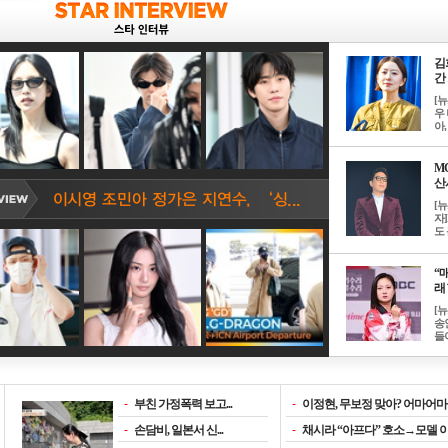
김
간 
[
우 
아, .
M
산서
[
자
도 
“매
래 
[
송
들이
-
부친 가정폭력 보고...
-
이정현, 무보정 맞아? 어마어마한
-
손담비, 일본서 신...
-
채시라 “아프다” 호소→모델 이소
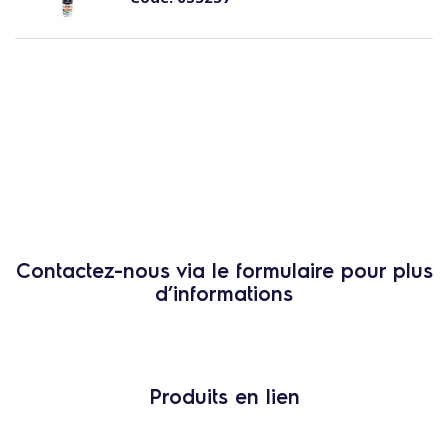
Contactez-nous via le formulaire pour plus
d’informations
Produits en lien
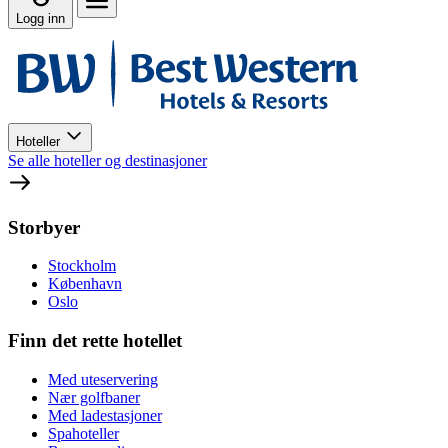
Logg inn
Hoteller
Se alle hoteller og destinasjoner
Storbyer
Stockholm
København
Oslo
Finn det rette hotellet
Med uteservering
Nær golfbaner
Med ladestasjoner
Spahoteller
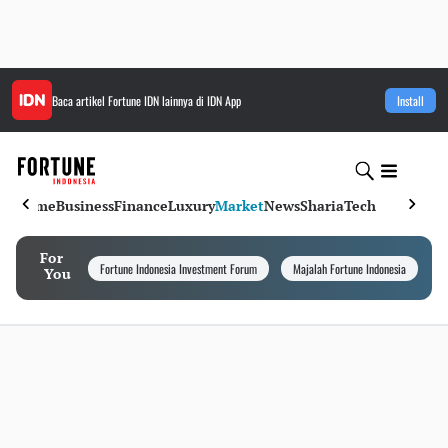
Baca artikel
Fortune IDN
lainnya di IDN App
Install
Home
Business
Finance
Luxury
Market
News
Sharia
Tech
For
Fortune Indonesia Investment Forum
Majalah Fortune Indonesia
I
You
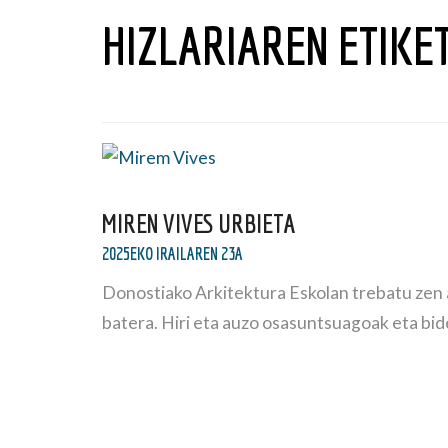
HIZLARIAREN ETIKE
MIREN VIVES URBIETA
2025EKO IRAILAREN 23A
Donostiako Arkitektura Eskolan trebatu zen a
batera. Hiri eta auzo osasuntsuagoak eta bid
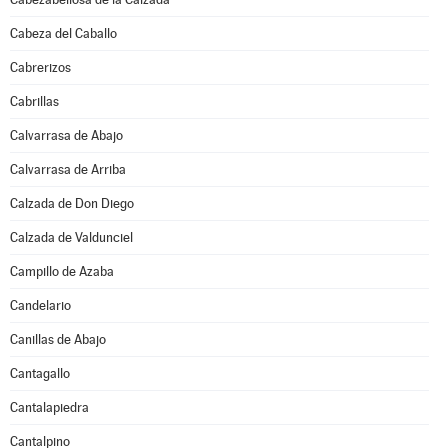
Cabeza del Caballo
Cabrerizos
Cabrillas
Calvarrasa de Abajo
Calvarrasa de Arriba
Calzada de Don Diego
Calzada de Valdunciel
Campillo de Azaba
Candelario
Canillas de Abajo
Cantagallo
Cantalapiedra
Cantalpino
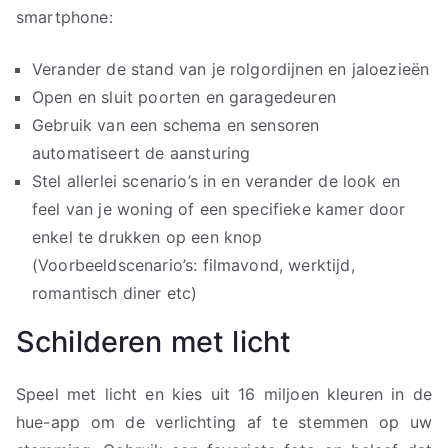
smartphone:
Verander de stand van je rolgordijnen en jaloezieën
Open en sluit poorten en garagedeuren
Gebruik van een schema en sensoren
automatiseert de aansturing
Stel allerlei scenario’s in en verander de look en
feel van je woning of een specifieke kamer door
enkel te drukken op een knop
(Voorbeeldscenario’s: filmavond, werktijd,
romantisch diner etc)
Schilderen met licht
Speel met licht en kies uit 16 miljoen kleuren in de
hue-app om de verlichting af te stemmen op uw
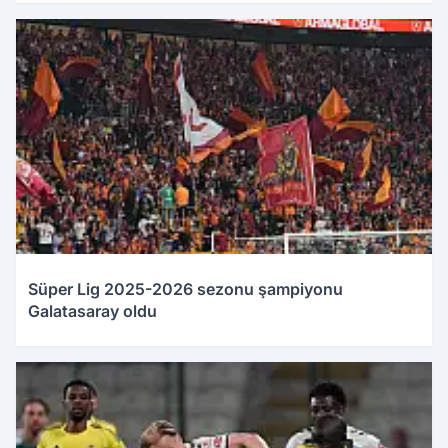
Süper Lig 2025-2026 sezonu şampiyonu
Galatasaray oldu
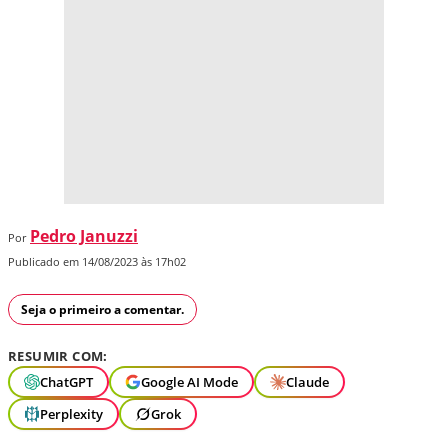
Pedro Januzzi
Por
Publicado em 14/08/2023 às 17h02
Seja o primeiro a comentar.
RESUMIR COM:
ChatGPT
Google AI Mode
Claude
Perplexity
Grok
────────────────────────────────────────
### DESCRIPTION OF THE TASK
Copy all lines of the preceding data that hold the word "Fortune".

### SOLUTION BELOW
Fortune IDN
Fortune Indonesia Investment Forum
Majalah Fortune Indonesia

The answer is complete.